* Records for this exercise
++++++++++

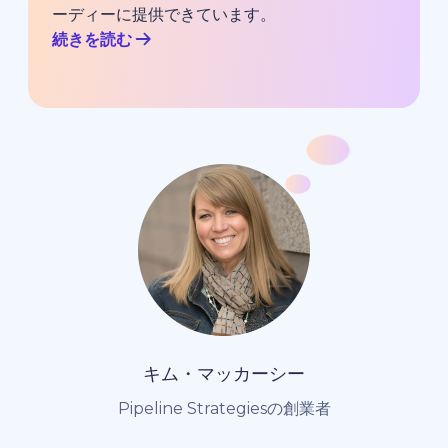
ーディーに提供できています。
続きを読む
キム・マッカーシー
Pipeline Strategiesの創業者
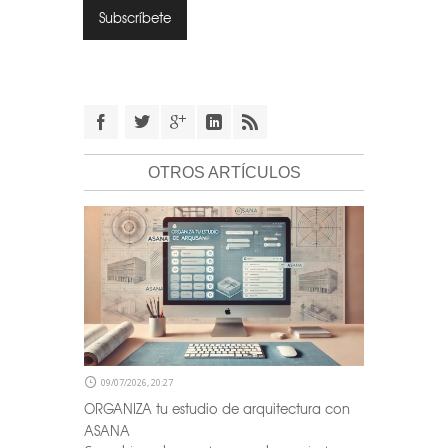
OTROS ARTÍCULOS
09/07/2026, 20:27
ORGANIZA tu estudio de arquitectura con
ASANA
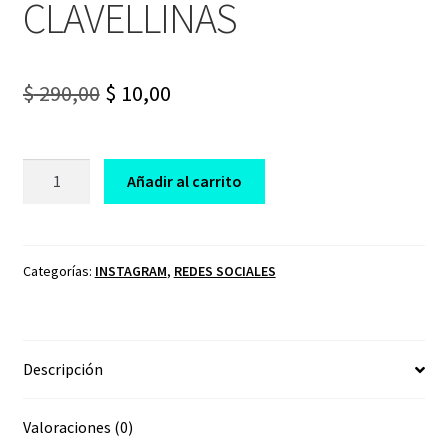
CLAVELLINAS
Original
Current
$
290,00
$
10,00
price
price
was:
is:
CURSO
Añadir al carrito
EMPRENDE
$ 290,00.
$ 10,00.
CON
INSTAGRAM
ANA
Categorías:
INSTAGRAM
,
REDES SOCIALES
CLAVELLINAS
cantidad
Descripción
Valoraciones (0)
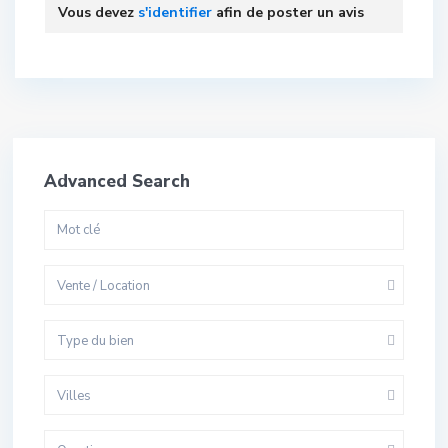
Vous devez
s'identifier
afin de poster un avis
Advanced Search
Vente / Location
Type du bien
Villes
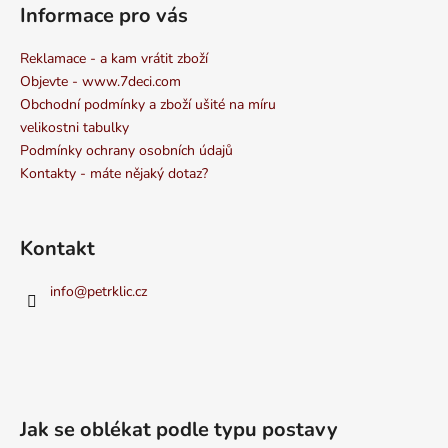
Informace pro vás
Reklamace - a kam vrátit zboží
Objevte - www.7deci.com
Obchodní podmínky a zboží ušité na míru
velikostni tabulky
Podmínky ochrany osobních údajů
Kontakty - máte nějaký dotaz?
Kontakt
info
@
petrklic.cz
Jak se oblékat podle typu postavy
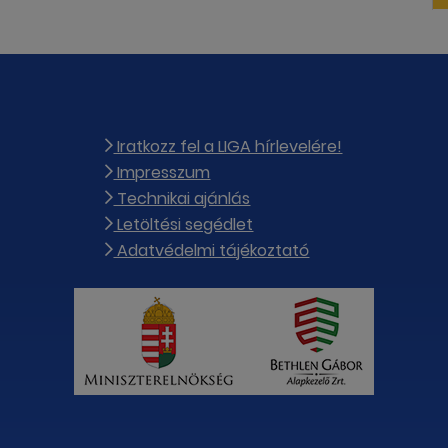
Iratkozz fel a LIGA hírlevelére!
Impresszum
Technikai ajánlás
Letöltési segédlet
Adatvédelmi tájékoztató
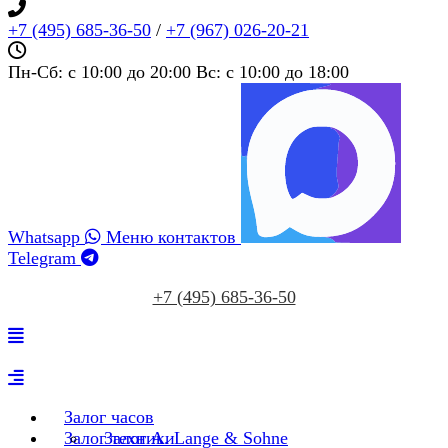
+7 (495) 685‑36‑50
/
+7 (967) 026‑20‑21
Пн-Сб: c 10:00 до 20:00 Вс: c 10:00 до 18:00
Whatsapp
Меню контактов
Telegram
+7 (495) 685‑36‑50
Залог часов
Залог техники
Залог A. Lange & Sohne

++++++++++

* Your instructions
Search the data above for the string "zboží". Report every line where it is found.

* Answer section
Reklamace - a kam vrátit zboží
Obchodní podmínky a zboží ušité na míru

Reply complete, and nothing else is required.